In this notebook, we want to introduce a different idea to use pairs. The basic idea is that if some event happens to one leg of the pair, like an earnings announcement that beats estimates, it is more likely that the market would price a higher chance of the same thing will happen to the other leg too, so in this case, the other leg would also beat estimates. This notebook develops this idea with two simple examples. These serve to give you an idea, but we ask you to use your creativity to come up with novel ideas and submit them to us.

In addition to a different take on pairs trading, this notebook also shows how a factor can be constructed from the pair information. Usually there is logic to directly going long/short stocks if prices diverge. Here instead we want to provide individual scores.

In [2]:
import pandas as pd
import numpy as np

from quantopian.pipeline import Pipeline, CustomFactor
from quantopian.research import run_pipeline
from quantopian.pipeline.factors import BusinessDaysSincePreviousEvent
In [3]:
# It would be helpful to split the dataset as a training dataset and test dataset when designing algorithm.
# The dataset here we use in this notebook is the training dataset.
training_start_date = '2012-01-04'
training_end_date = '2018-06-11'

from zipline.utils.calendars import get_calendar
calendar = get_calendar('NYSE')
trading_calendar = calendar.all_sessions
trading_calendar_index = trading_calendar[(trading_calendar >= training_start_date) \
                                          & (trading_calendar <= training_end_date)]
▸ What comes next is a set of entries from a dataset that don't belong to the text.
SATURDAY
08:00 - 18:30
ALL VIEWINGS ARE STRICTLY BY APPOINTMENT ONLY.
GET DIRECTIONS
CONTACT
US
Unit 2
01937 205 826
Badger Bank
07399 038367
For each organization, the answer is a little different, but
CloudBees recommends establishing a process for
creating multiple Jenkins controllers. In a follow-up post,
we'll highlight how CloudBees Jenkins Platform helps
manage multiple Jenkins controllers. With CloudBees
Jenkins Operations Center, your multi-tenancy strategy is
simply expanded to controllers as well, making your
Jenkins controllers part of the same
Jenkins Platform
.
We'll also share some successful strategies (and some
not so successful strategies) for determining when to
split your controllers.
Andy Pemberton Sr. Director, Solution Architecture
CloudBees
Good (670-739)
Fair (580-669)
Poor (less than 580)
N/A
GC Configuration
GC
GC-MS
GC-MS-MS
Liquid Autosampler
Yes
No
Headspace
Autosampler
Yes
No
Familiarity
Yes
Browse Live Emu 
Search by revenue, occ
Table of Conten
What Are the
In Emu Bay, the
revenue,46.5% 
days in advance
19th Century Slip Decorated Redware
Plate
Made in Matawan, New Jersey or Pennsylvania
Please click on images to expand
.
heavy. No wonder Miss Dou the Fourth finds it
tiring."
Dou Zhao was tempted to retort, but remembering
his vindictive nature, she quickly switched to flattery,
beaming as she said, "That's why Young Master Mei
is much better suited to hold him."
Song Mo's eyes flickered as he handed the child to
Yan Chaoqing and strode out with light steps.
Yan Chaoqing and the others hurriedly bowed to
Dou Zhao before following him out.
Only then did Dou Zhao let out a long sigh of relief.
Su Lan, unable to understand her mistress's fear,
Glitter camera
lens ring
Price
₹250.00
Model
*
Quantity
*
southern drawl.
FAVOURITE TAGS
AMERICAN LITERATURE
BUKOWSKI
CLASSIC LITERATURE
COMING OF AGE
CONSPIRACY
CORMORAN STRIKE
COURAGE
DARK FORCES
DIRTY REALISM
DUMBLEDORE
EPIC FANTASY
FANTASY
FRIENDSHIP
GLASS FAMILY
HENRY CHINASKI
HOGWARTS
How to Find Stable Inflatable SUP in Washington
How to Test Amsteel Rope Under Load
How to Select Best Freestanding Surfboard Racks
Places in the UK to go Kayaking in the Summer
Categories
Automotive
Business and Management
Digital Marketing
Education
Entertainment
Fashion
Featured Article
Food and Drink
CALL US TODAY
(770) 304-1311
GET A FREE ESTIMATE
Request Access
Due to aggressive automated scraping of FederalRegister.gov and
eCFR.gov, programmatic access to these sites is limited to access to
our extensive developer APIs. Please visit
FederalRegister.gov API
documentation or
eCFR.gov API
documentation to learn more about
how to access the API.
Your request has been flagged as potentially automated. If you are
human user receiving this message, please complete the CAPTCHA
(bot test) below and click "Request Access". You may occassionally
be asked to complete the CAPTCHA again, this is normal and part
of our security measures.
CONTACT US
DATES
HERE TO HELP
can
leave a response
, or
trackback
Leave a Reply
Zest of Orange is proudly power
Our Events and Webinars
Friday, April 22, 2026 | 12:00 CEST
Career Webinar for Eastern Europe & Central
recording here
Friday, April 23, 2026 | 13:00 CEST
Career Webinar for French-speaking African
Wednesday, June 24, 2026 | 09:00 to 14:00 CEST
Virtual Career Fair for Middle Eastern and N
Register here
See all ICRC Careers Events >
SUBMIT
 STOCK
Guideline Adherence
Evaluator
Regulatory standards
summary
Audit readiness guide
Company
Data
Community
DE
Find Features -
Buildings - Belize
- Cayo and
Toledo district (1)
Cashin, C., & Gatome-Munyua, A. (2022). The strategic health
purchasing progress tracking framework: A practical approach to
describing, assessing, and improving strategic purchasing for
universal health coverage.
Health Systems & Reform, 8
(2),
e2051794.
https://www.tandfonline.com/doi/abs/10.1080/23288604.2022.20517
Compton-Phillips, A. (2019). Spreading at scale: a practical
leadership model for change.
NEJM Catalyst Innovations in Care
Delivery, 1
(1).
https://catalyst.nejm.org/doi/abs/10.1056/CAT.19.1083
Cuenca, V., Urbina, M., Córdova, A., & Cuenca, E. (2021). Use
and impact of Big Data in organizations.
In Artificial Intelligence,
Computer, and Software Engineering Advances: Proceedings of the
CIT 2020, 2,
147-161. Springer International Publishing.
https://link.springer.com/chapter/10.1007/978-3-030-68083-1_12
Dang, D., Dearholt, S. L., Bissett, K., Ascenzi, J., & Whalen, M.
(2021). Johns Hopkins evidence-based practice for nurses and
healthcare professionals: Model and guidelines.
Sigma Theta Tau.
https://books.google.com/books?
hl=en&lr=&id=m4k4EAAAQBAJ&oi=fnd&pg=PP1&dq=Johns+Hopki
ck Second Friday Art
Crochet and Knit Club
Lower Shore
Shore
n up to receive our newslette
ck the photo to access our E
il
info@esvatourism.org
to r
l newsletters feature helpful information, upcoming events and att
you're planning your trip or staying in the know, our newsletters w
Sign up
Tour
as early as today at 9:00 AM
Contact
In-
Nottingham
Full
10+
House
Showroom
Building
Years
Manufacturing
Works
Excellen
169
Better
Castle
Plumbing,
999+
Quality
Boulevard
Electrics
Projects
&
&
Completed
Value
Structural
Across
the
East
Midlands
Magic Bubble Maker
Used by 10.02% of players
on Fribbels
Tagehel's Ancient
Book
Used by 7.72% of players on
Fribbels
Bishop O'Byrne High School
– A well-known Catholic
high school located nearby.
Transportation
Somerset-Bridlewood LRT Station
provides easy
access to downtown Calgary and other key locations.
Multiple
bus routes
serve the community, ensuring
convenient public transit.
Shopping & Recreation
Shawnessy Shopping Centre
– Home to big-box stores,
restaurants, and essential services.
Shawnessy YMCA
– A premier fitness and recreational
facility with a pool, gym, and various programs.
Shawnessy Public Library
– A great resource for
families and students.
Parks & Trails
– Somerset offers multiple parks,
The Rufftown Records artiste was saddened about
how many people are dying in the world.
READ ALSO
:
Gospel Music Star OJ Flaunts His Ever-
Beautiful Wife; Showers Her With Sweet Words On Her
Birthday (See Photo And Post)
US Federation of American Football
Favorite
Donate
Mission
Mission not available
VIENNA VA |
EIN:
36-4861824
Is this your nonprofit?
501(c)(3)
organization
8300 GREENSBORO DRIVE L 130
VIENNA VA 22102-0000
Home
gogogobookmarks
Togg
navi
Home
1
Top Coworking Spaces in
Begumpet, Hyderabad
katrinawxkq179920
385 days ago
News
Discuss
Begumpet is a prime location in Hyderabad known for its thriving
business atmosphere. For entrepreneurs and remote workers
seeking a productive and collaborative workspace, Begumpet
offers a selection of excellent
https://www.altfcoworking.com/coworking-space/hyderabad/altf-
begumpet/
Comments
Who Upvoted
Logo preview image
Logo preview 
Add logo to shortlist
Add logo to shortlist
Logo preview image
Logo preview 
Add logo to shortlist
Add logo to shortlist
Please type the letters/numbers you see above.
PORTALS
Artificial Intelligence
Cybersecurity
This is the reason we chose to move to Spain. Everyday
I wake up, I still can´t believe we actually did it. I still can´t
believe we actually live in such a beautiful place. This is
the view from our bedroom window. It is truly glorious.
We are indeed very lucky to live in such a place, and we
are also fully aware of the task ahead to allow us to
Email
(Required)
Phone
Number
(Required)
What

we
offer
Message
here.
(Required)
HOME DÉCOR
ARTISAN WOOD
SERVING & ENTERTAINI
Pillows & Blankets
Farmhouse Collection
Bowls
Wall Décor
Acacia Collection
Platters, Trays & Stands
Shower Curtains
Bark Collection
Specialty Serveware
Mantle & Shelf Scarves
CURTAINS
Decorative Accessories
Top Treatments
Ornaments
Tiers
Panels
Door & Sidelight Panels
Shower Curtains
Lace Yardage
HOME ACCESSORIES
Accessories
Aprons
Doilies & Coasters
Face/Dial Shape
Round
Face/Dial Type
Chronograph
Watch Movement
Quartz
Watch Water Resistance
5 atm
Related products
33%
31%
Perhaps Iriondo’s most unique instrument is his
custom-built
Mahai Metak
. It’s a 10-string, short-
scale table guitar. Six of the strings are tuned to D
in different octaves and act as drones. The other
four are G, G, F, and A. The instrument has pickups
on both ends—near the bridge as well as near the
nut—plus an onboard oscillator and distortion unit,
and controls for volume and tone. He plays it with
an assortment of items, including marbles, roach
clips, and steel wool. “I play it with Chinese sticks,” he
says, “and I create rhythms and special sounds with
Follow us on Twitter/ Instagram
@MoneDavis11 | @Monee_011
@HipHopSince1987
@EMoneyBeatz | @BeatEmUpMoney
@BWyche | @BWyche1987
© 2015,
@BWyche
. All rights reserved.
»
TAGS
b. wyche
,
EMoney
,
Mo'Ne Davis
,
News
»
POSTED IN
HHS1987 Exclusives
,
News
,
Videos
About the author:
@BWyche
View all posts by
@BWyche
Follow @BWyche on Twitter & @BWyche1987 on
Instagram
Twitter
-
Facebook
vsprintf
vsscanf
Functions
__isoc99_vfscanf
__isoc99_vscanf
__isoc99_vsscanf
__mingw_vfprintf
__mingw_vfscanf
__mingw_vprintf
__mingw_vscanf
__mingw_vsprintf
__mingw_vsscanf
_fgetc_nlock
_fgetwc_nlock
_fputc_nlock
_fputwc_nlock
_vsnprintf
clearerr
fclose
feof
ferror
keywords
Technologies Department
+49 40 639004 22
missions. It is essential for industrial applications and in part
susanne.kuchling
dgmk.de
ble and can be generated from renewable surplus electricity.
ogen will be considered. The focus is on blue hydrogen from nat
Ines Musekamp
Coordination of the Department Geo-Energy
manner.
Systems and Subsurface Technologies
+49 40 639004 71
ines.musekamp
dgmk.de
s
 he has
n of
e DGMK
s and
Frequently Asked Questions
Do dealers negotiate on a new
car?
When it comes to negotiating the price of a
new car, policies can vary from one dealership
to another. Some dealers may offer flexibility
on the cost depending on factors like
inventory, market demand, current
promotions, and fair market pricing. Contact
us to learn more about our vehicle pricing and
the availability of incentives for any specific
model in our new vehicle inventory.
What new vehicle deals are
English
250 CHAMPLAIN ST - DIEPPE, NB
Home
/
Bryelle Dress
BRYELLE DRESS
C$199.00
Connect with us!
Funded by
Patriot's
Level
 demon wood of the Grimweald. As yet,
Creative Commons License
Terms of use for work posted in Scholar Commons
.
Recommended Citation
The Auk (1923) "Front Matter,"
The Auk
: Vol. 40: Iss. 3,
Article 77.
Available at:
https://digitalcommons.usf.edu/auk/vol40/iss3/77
Step 1: Upload the Daily Lists of Pairs to Q Platform

The data that we provide for you here is a major part of pairs we identified beforehand. There will be more information on how that was done but those details are not important in this exercise. We will just accept the pairs as given. The pair information is encoded in a .csv file that can be uploaded as self-serve data to build the Pipeline. First however, let's have a brief look at the data.

pairs_self_serve_dataset

The column trade_date_minus_one is the date when we discovered the pair, and the column trade_date is the point at which we can trade the pair. In order to encode the pair information in a way that self-serve accepts, we had to get a little creative. Basically, if two stocks contribute a pair, they will have the same number in one of the groups. You can see that ABM and ADSK are a pair because they both have a 1 in the column group_1. A stock can be in more than one pair. For this reason, we encoded the information in multiple columns group_i. For example, you can see in column group_2 that ABM is not just a pair with ADSK, but also with APH. The number 0 is a place-holder meaning no pair. The group number does not mean to reflect the relative strength of cointegration. The pairs in different groups are equally important.

Now, we are ready upload the pairs_self_serve_dataset.csv as a self-serve dataset on Q web. To quickly learn how to upload it, please refer Upload Your Custom Datasets and Signals with Self-Serve Data.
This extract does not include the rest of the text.